■ **TASK PROMPT**:
Count the lines in the entries that contain "recent". Say the number and nothing more.

───── MATERIAL FOR THIS EXERCISE ─────

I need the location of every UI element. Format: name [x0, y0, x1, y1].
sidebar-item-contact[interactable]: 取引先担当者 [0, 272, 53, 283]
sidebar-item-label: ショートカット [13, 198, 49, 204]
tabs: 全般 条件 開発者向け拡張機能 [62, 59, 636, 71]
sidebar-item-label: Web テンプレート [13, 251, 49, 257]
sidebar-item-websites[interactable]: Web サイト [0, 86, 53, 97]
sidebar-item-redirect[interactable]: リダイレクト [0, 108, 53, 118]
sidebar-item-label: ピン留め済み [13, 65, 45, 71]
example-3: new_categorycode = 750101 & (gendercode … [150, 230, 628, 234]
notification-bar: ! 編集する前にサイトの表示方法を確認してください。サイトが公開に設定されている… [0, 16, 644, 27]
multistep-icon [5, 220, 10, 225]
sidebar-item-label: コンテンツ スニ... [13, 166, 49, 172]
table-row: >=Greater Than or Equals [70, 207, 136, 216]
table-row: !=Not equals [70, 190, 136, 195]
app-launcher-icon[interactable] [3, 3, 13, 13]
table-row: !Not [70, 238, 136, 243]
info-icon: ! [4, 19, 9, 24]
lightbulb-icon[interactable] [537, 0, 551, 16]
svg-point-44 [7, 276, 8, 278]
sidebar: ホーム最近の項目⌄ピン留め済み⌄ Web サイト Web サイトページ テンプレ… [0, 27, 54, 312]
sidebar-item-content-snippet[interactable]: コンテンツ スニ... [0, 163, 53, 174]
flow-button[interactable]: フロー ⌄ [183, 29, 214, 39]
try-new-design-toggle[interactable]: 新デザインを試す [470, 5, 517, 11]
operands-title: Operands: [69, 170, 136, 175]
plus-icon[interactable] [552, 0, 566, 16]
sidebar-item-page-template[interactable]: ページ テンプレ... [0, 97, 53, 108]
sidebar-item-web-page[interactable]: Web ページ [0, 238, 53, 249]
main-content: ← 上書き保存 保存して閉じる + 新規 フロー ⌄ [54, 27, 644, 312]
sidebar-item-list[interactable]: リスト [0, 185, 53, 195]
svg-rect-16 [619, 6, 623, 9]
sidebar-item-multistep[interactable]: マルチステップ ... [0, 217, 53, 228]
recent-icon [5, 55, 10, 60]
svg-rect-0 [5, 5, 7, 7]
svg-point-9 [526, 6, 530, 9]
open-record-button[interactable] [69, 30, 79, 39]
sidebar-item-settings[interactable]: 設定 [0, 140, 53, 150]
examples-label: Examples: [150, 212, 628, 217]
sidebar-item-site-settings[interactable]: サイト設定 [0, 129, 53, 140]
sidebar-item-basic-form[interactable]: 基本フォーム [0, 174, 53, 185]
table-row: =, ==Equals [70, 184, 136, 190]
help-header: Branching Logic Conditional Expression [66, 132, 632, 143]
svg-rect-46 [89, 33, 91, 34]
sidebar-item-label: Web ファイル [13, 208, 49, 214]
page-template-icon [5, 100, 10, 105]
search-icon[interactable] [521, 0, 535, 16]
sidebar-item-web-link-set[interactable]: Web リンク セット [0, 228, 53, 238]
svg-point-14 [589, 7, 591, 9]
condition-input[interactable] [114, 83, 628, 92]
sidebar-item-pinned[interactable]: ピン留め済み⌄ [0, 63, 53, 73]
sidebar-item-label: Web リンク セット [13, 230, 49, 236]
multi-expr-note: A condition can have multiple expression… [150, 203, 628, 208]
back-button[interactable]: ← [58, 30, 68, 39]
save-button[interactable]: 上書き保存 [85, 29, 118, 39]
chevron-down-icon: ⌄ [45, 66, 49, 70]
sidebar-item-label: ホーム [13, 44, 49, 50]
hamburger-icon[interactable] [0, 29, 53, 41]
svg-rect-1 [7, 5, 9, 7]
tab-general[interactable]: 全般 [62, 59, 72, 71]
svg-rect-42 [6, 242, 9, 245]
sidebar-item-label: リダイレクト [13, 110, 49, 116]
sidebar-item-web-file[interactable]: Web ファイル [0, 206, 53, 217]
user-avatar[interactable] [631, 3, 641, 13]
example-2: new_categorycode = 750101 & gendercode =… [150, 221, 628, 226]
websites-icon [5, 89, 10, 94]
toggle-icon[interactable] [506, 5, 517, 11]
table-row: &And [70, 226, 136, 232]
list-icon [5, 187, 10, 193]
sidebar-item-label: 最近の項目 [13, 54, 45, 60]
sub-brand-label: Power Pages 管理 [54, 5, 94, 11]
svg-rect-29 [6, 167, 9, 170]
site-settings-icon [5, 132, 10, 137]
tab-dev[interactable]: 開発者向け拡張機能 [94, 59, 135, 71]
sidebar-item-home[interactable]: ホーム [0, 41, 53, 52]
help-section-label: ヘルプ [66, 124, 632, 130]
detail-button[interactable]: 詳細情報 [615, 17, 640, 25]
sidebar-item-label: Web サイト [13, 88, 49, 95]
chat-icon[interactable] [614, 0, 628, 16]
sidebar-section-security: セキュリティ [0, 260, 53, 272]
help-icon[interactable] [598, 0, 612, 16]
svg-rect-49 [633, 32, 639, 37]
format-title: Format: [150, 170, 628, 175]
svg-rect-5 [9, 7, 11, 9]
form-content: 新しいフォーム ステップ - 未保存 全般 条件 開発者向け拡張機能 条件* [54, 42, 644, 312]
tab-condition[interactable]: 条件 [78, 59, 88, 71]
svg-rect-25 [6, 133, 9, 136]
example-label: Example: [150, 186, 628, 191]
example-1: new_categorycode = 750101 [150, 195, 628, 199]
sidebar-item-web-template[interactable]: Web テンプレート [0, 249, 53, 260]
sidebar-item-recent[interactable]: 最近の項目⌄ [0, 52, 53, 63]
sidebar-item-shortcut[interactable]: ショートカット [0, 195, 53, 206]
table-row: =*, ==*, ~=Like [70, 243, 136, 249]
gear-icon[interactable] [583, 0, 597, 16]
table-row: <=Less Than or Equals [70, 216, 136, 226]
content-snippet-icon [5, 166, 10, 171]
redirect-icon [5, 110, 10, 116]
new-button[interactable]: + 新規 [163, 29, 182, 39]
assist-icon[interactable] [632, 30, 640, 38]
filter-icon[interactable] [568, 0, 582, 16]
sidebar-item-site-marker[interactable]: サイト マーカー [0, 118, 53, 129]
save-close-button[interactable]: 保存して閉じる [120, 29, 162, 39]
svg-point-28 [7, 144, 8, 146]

─────

■ **SOLUTION FOR THIS PROBLEM**:
2